Sebelum sakit-sakitan karena tergerus usia, detikcom beberapa kali menghabiskan pagi bersama, karena memang tak sulit bertemu dengannya dan kebetulan sering lewat depan kediaman Gesang. Hampir setiap pagi, Gesang selalu menghabiskan waktu dengan duduk-duduk di emperan rumah atau di ruang tamu rumah adiknya di Jalan Bedoyo No 5, Kemlayan, Solo.

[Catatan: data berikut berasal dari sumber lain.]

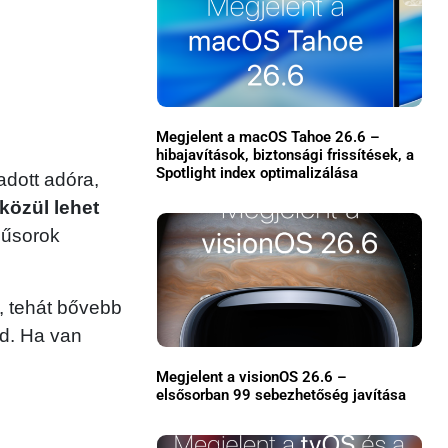
Megjelent a macOS Tahoe 26.6 –
hibajavítások, biztonsági frissítések, a
Spotlight index optimalizálása
adott adóra,
közül lehet
műsorok
×
l, tehát bővebb
ed. Ha van
Megjelent a visionOS 26.6 –
elsősorban 99 sebezhetőség javítása
Főoldal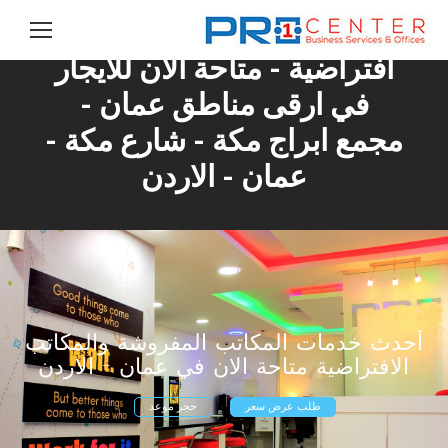
مكاتب مؤثثة ومكاتب
افتراضية - متاحة الان للايجار
في ارقى مناطق عمان -
مجمع ابراج مكة - شارع مكة -
عمان - الاردن
أحدث خدمات المكاتب المفروشة والمكاتب
الافتراضية متاحة الان في عمان - الاردن
طلب عرض سعر
حجر موعد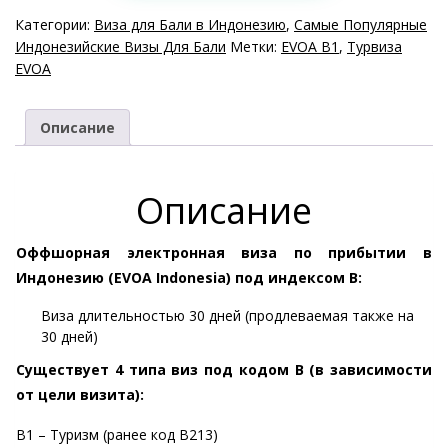
Категории:
Виза для Бали в Индонезию
,
Самые Популярные
Индонезийские Визы Для Бали
Метки:
EVOA B1
,
Турвиза
EVOA
Описание
Описание
Оффшорная электронная виза по прибытии в
Индонезию (EVOA Indonesia) под индексом B:
Виза длительностью 30 дней (продлеваемая также на
30 дней)
Существует 4 типа виз под кодом B (в зависимости
от цели визита):
B1 – Туризм (ранее код B213)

Dua tahun yang lalu misalnya, dengan ramah dia menerima detikcom. Saat itu dia telah mengalami sejumlah kemunduran fungsi tubuhnya, terutama pendengarannya. Namun setelah dapat menangkap pembicaraan lawan bicaranya, terlihat ingatannya masih segar. Begitu dia bercerita tentang liku-liku proses kreatif keseniman, penciptaan lagu-lagu, hingga kisah hidup dan percintaannya, akan segera terlacak di balik kesederhanaan itu Gesang adalah sosok seniman besar.
Sikap hidupnya yang sederhana itu merembes dalam wilayah proses kreatif. Diksi-diksi sederhana mendominasi syair-syair lagunya namun tak mengurangi tingkat capaian musikal dan puitikanya. Justru dalam kesederhanaan itulah termuat kelebihan lagu-lagu karya Gesang.

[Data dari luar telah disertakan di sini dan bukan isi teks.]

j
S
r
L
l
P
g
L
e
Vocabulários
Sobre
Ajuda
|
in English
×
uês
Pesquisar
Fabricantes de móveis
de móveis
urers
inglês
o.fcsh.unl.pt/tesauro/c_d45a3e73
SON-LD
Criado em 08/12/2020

"Tak banyak lagu yang saya ciptakan, hanya sekitar dua puluh hingga tiga puluh lagu selama saya menggeluti musik keroncong dari tahun 1935," paparnya polos dan tanpa ada terbersit nada congkak atau niatan memperlihatkan kebesaran.

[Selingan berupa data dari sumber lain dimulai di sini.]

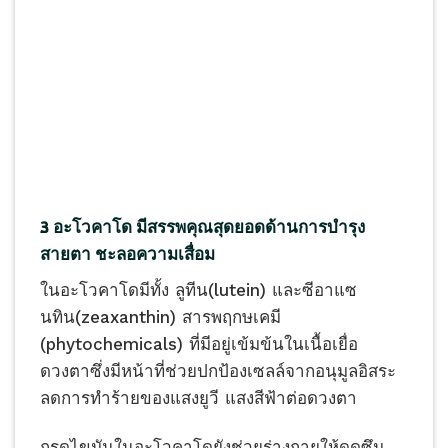
3 อะโวคาโด มีสรรพคุณสุดยอดด้านการบำรุง
สายตา ชะลอความเสื่อม
ในอะโวคาโดมีทั้ง ลูทีน(lutein) และซีอาแซ
นทิน(zeaxanthin) สารพฤกษเคมี
(phytochemicals) ที่มีอยู่เข้มข้นในเนื้อเยื่อ
ดวงตาซึ่งมีหน้าที่ช่วยปกป้องเซลล์จากอนุมูลอิสระ
ลดการทำร้ายของแสงยูวี แสงสีฟ้าต่อดวงตา
กรดไขมันในอะโวคาโดยังช่วยร่างกายให้ดูดซึม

Apakah dia masih ingat judul seluruh lagu ciptaannya, dengan polos juga dia menjawab, "Dari muda juga saya memang tidak ingat seluruh lagu ciptaan saya itu. Semua sudah saya serahkan kepada masyarakat. Paling-paling kalau saya mendengarnya lagi, baru akan ingat lagi dan dalam hati sepertinya itu lagu saya yang dulu," katanya.
Hampir seluruh karyanya dapat diterima masyarakat, terbukti dengan melegendanya lagu-lagu itu. Sebut saja misalnya lagu ‘Bengawan Solo’ dan 'Jembatan Merah’ untuk jenis langgam dan keroncong berbahasa Indonesia. Saking terkenalnya kedua lagu tersebut hampir-hampir tak terpisahkan ketika kita sedang menggambarkan Kota Solo dan Kota Surabaya.
Lagu-lagunya yang berbahasa Jawa juga sangat lekat di hati penggemar langgam Jawa. Sebut saja misalnya langgam ‘Ali-ali’, ‘Caping Gunung’ atau 'Dongengan'.
Gesang Martohartono, demikian nama lengkap maestro keroncong dan langgam yang sulit dicari gantinya itu. Dia dilahirkan di kampung Kemlayan, Solo, 1 Oktober 1917. Dia lahir sebagai anak kelima dari sepuluh anak pasangan Martodihardjo dan Soeminah. Orangtuanya semula memberinya nama Soetadi.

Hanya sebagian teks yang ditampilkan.